El alcalde, José Ignacio Landaluce, se mostró entonces muy satisfecho por unas obras presupuestadas en casi cinco millones, que fueron adjudicadas en abril pasado y cuyos trabajos no llegaron a comenzar, tal como estaba previsto, por problemas con la empresa adjudicataria, según reconoció la ministra de Fomento, hacia la que el munícipe solo tiene palabras de elogio.

Hablamos de promesas con escaso valor porque, hay que insistir, en los últimos cinco años no se ha colocado ni una sola traviesa a lo largo de esta línea, en la que en ese período tan solo se ha invertido hasta la fecha una cifra ridícula que no llega ni a los veinte millones de euros. En la legislatura anterior, al menos, se hicieron obras por unos 200 millones en el tramo San Pablo de Buceite-Ronda, aunque claro también se podía haber hecho bastante más entonces .

En los presupuestos para 2016, a cargo de ADIF, se incluyeron cuatro partidas económicas para el periodo 2016-2019 y que suman en total 220 millones de euros. A esto se añadirían unos 140 millones más de fondos europeos. Incluso la Autoridad Portuaria también está comprometida con una aportación de 12,5 millones de euros, correspondientes al fondo de accesibilidad portuaria.

Hasta en esto parece que se nos mide con un rasero diferente ya que lo presupuestado, que aún no ejecutado, para el Corredor Mediterráneo central nada tiene que ver con lo que el Gobierno tiene pensado invertir en el tramo costero del Corredor Mediterráneo.

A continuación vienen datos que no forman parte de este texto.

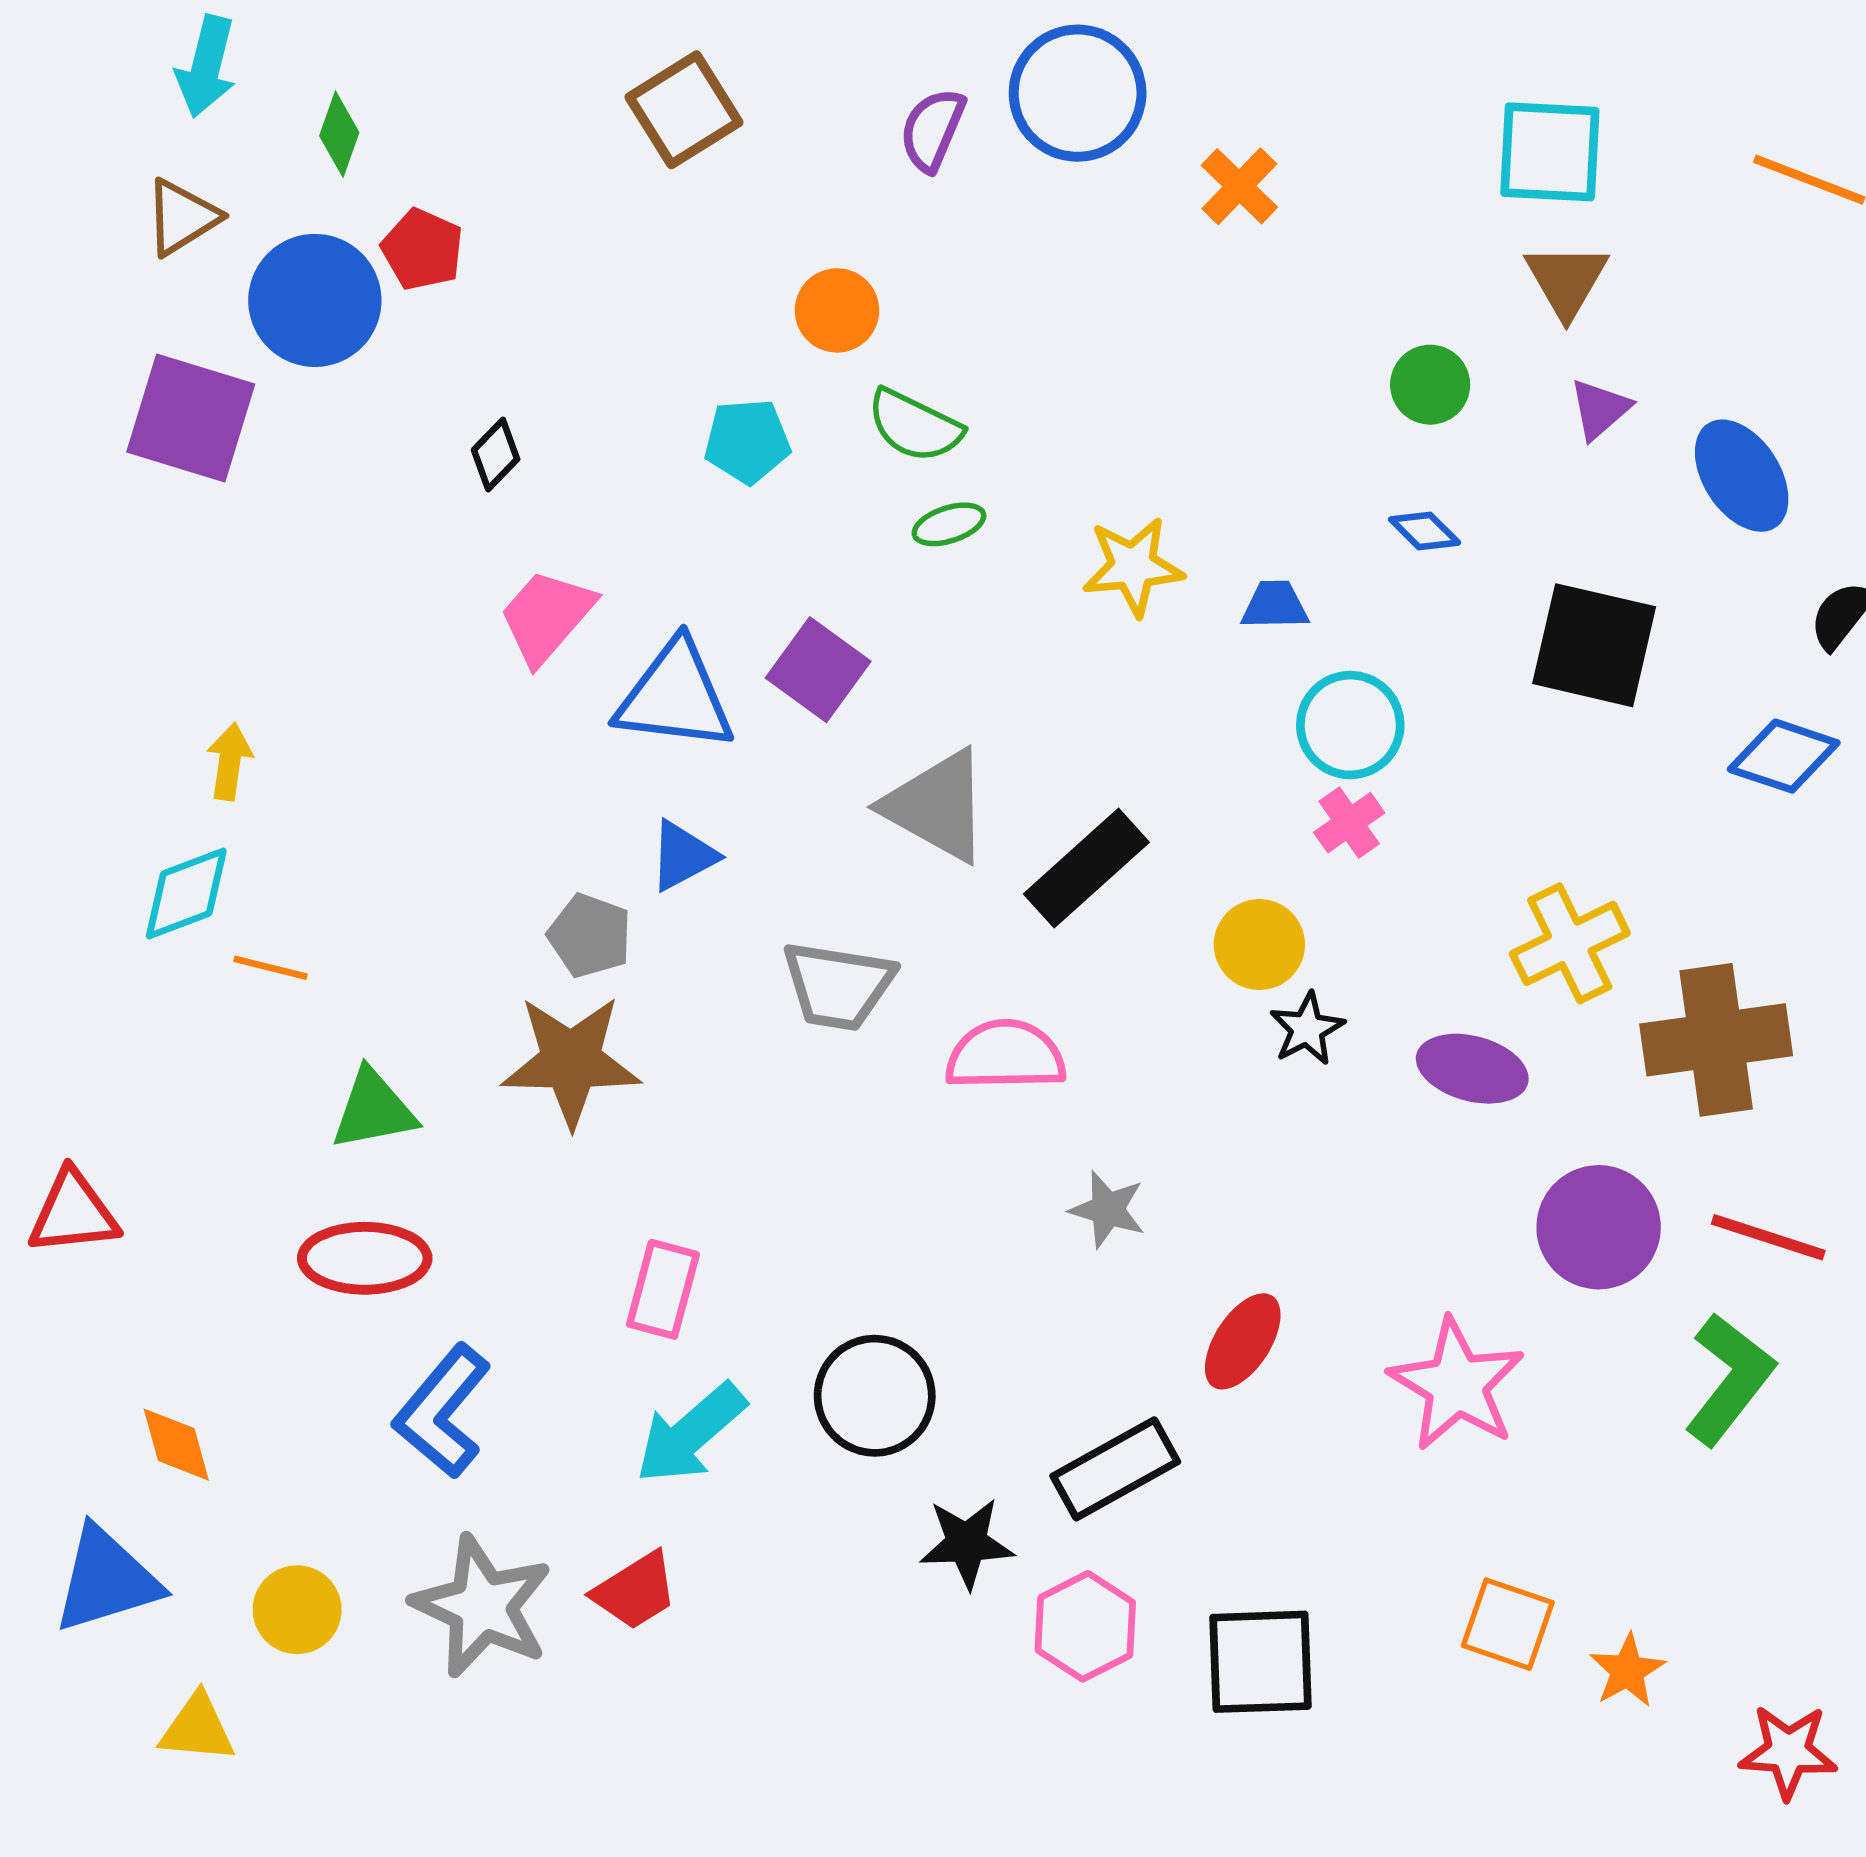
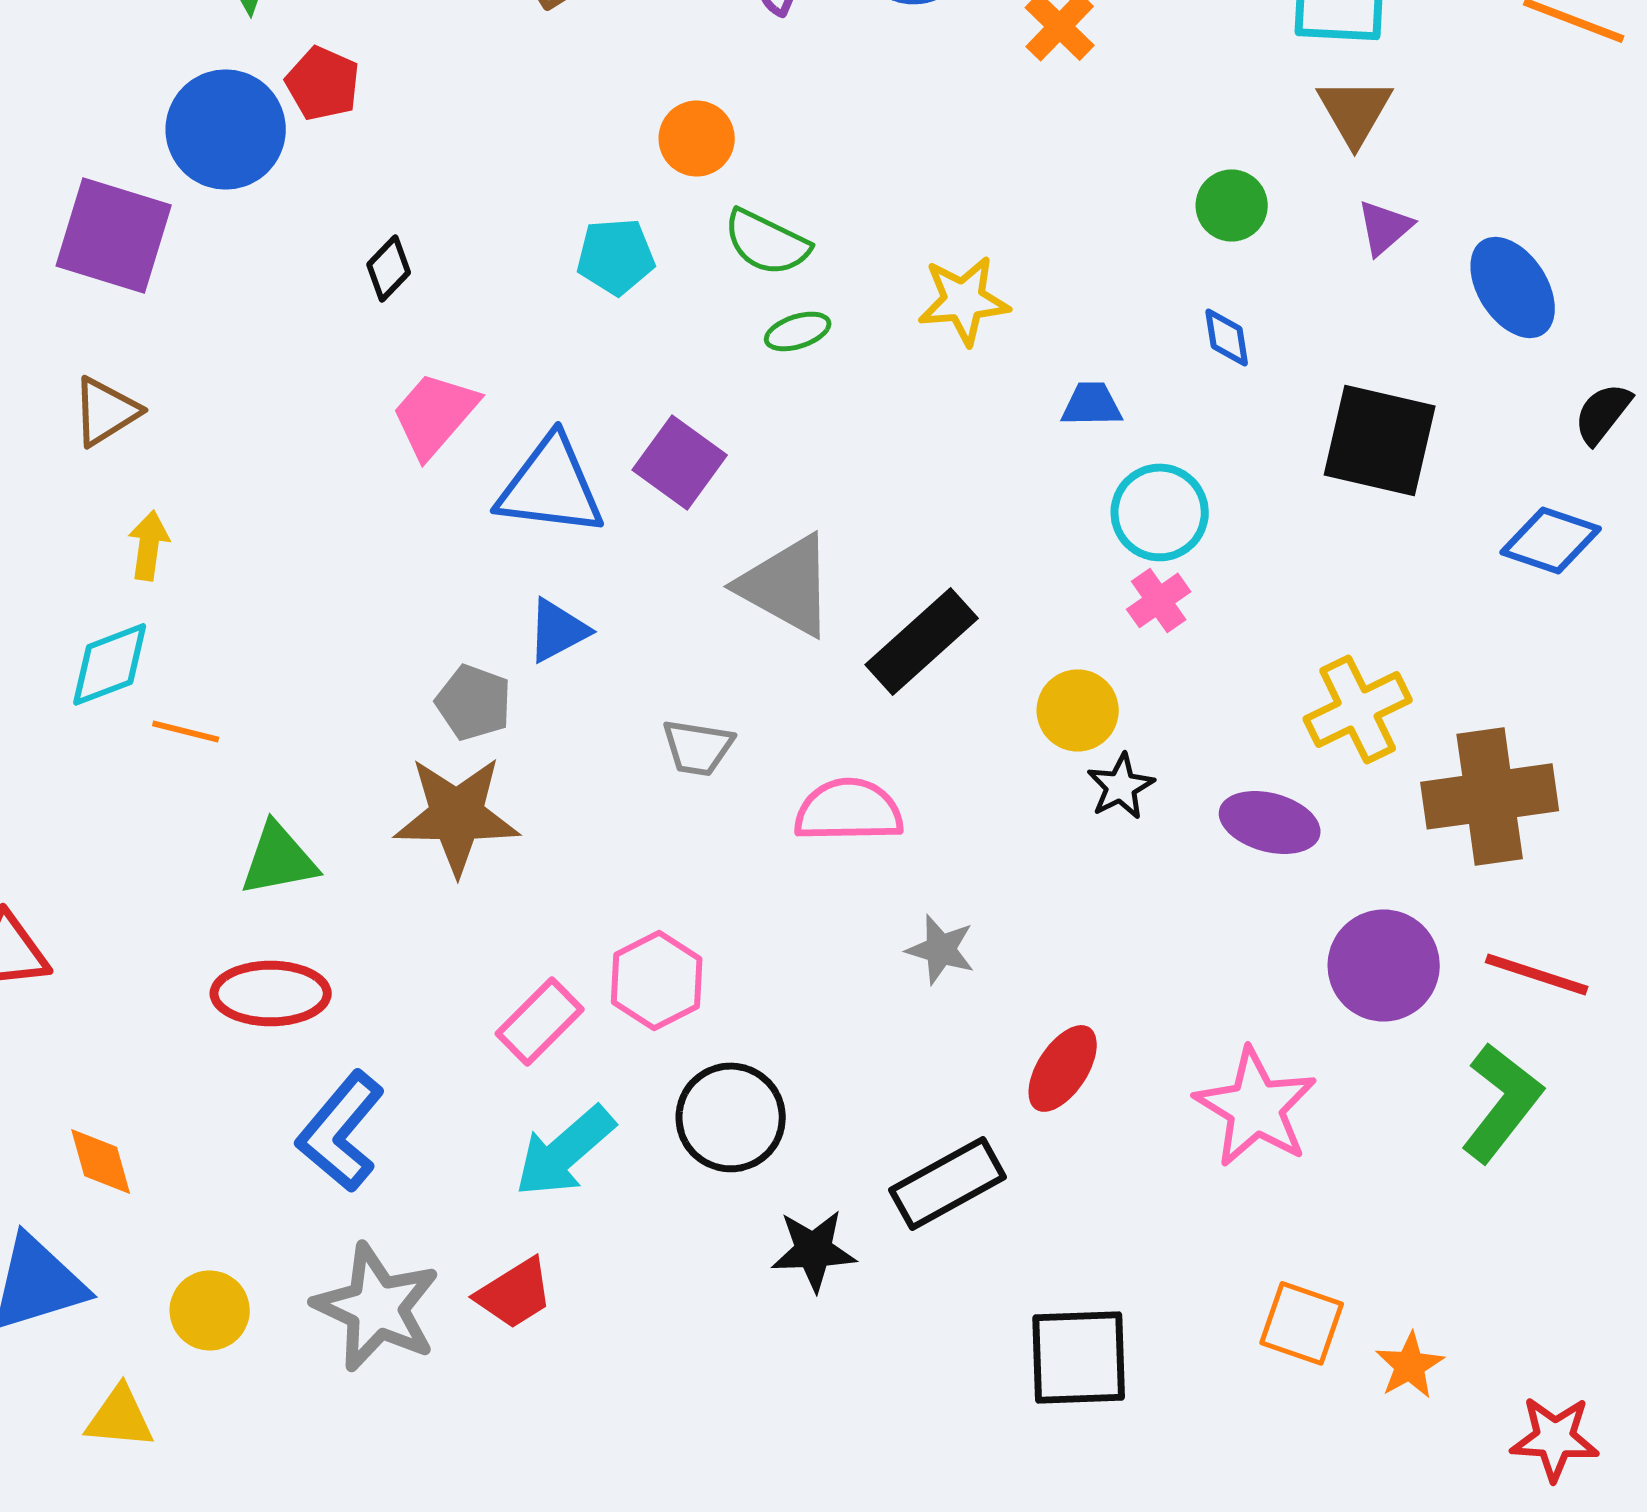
brown triangle: (182, 217) -> (106, 411), moved
blue diamond: (1425, 531) -> (1227, 337), turned 36
yellow star: (1133, 566) -> (964, 300), moved
gray trapezoid: (838, 986) -> (698, 747), size x0.7
pink rectangle: (663, 1289) -> (540, 1021), turned 30
pink hexagon: (1085, 1626) -> (657, 980), moved

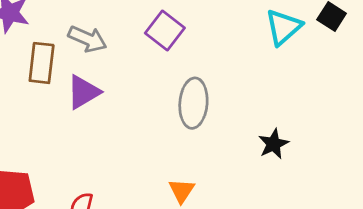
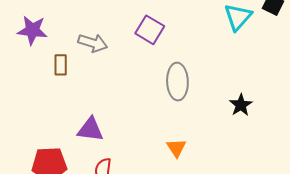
brown rectangle: (42, 63) -> (61, 65), size x0.7
purple triangle: (83, 92) -> (90, 129), moved, turned 44

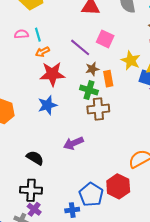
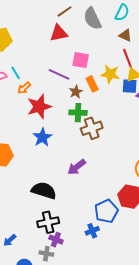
orange rectangle: (108, 79) -> (92, 84), moved
black semicircle: (35, 158) -> (44, 191), size x1.4
blue pentagon: (91, 194) -> (106, 211), turned 30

Lo que está claro es que los grupos de presión de Levante han dejado oír su voz, aún cuando el corredor que enlazaría Algeciras con Europa, pasando por Madrid, está mucho más avanzado que el costero, que requiere más inversión y trabajo.

A ese ritmo, esta claro que no tendremos una línea modernizada, tal y como se merece el puerto de Algeciras, en el año 2020 que es el objetivo marcado por la UE. Todo esto me recuerda al día de la marmota. Lo que está claro es que habría que dejarse de tonterías y todos unidos, recuperando la desaparecida Plataforma en defensa del ferrocarril, hacer presión para que no nos sigan tomando el pelo.